■ **Problem statement**:
How many lines of these entries hold the string "finansowych"? Reply with the number alone.

======== Extracted material

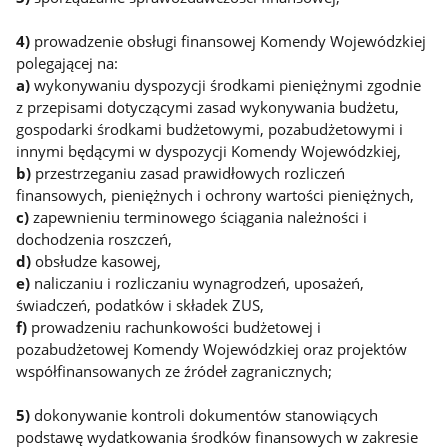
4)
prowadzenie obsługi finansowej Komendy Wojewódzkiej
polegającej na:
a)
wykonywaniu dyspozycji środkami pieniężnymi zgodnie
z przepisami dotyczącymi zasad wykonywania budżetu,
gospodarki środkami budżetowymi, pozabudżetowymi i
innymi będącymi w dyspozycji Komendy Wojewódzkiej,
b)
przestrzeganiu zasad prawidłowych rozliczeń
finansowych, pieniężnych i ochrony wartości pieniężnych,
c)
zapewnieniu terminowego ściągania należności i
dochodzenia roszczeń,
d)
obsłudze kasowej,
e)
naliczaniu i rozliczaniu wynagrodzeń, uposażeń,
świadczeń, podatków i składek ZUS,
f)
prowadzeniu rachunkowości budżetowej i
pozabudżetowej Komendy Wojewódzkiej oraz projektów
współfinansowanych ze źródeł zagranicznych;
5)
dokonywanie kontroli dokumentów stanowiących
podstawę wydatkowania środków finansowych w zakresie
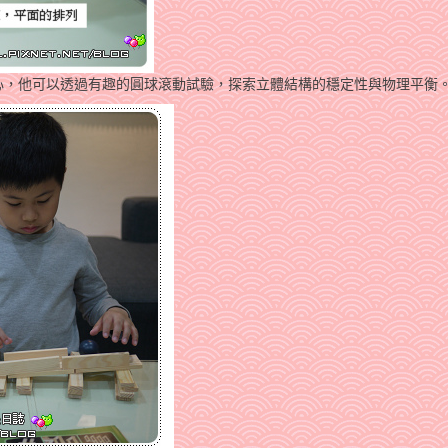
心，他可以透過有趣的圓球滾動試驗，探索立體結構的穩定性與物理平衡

================
======== Extracted material

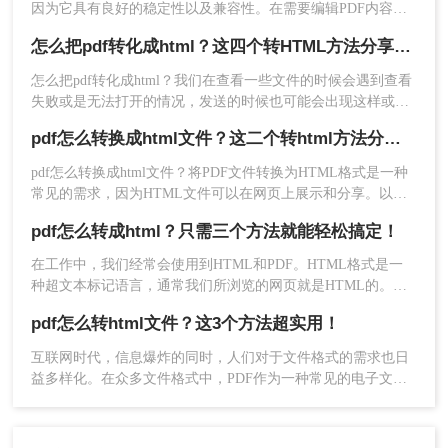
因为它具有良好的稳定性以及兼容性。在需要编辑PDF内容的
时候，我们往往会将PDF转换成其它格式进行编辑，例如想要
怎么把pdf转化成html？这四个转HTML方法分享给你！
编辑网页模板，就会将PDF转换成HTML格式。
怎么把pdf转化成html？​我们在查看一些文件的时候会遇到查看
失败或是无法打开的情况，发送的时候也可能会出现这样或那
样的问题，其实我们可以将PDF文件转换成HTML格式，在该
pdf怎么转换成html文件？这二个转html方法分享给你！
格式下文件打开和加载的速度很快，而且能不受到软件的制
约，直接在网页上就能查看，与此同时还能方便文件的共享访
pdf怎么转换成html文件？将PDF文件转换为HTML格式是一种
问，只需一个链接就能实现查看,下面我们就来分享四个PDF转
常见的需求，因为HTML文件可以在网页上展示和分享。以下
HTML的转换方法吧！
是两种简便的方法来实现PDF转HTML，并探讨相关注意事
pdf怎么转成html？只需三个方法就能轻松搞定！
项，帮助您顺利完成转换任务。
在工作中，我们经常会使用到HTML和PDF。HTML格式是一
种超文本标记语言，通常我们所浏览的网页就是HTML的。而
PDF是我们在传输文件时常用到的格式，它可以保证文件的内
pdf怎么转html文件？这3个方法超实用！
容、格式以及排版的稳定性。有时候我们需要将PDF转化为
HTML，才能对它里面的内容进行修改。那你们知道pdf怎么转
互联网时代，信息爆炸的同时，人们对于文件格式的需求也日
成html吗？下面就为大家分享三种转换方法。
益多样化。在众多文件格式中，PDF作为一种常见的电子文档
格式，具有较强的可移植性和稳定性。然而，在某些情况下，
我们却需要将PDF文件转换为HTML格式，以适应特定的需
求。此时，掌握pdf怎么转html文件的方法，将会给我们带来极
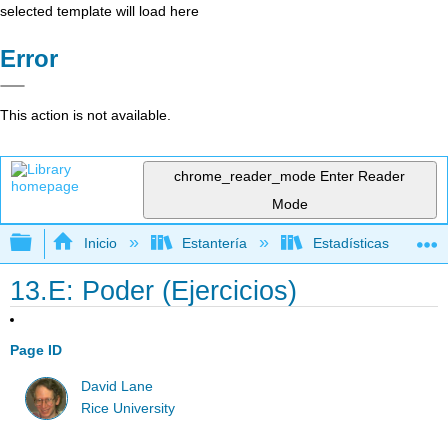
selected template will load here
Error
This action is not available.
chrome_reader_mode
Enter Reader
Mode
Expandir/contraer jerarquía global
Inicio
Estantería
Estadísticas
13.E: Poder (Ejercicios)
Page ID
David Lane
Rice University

================

■ **Result of this task**:
2